Overview

This note presents Bank of Canada staff’s current assessment of the US and Canadian neutral rates of interest. The neutral rate is where the Bank expects the policy rate would settle once output is at its long-run potential level and inflation is at target, after the effects of all cyclical shocks have faded (Mendes 2014). The Bank does not target the neutral rate, but it is an important input for the Bank’s economic projections.

We assess both the US and the Canadian nominal neutral rate to be in the range of 2.25% to 3.25%, unchanged from the 2024 range.

  • In the United States, relative to the 2024 assessment, slower population growth and rising macroeconomic uncertainty are counterbalancing stronger productivity growth (see Boulanger et al. 2025).
  • In Canada, in 2025, lower long-term population growth is partially offset by higher long-term productivity growth (see Abraham et al. 2025).

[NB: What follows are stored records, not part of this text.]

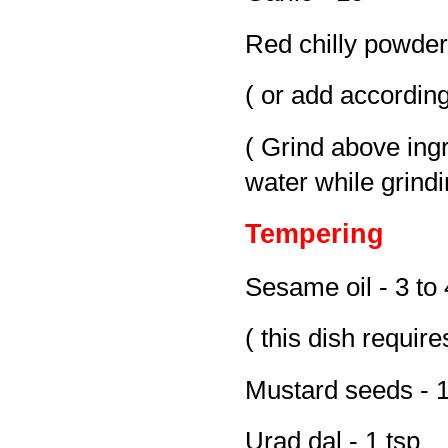
Red chilly powder 
( or add according
( Grind above ing
water while grindi
Tempering
Sesame oil - 3 to 
( this dish requir
Mustard seeds - 1
Urad dal - 1 tsp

This year’s assessment considers two illustrative scenarios presented in the April 2025 Monetary Policy Report. These scenarios contain different assumptions about the future course of US trade policy. Scenario 1 assumes that orderly trade negotiations eliminate most of the recent tariff increases. Nevertheless, uncertainty and pessimism are expected to continue among businesses and households due to the previous on-again, off-again nature of US tariff threats. Scenario 2 assumes a long-lasting global trade war. It includes the same limited tariffs and uncertainty effects as the first scenario and adds the impacts of broad-based tariffs.

The neutral rate of interest is unobservable; it is inferred by assessing the evolution of the factors that influence it, such as potential output growth and the balance between global savings and investment. Measuring the neutral rate involves considerable uncertainty. Staff’s assessed ranges reflect the uncertainty inherent in the inputs used in the models, but they do not capture the full extent of uncertainties surrounding the neutral rate in the United States and Canada.

US neutral rate

The estimate of the US neutral rate—the Bank’s proxy for the global neutral rate—is based on the Bank’s view of US potential output growth and other factors that drive medium- to long-term savings and investment in the United States, particularly inequality, macroeconomic risk and government debt.

The 2025 assessment of the US nominal neutral rate is at the midpoint of a range from 2.25% to 3.25%. That range has not changed since the 2024 update (Adjalala et al. 2024). This assessment is robust to a range of impacts on US potential output growth from trade-related uncertainty and different possible trade policy outcomes, as discussed in Boulanger et al. (2025).

Assessment informed by a suite of models

Our assessment is informed by three models that take into account different drivers of the neutral rate:

  • The overlapping-generations model (OLG), introduced in 2024 (Adjalala et al. 2024), has the richest structure and captures several key drivers of the US neutral rate, including productivity growth, demographic factors, government debt and inequality.
  • The risk-augmented neoclassical growth model (RANCG) considers the tail risk channel, as explained in Bootsma et al. (2020).
  • The term structure model extracts information from financial markets (Feunou, Fontaine and Krohn 2024).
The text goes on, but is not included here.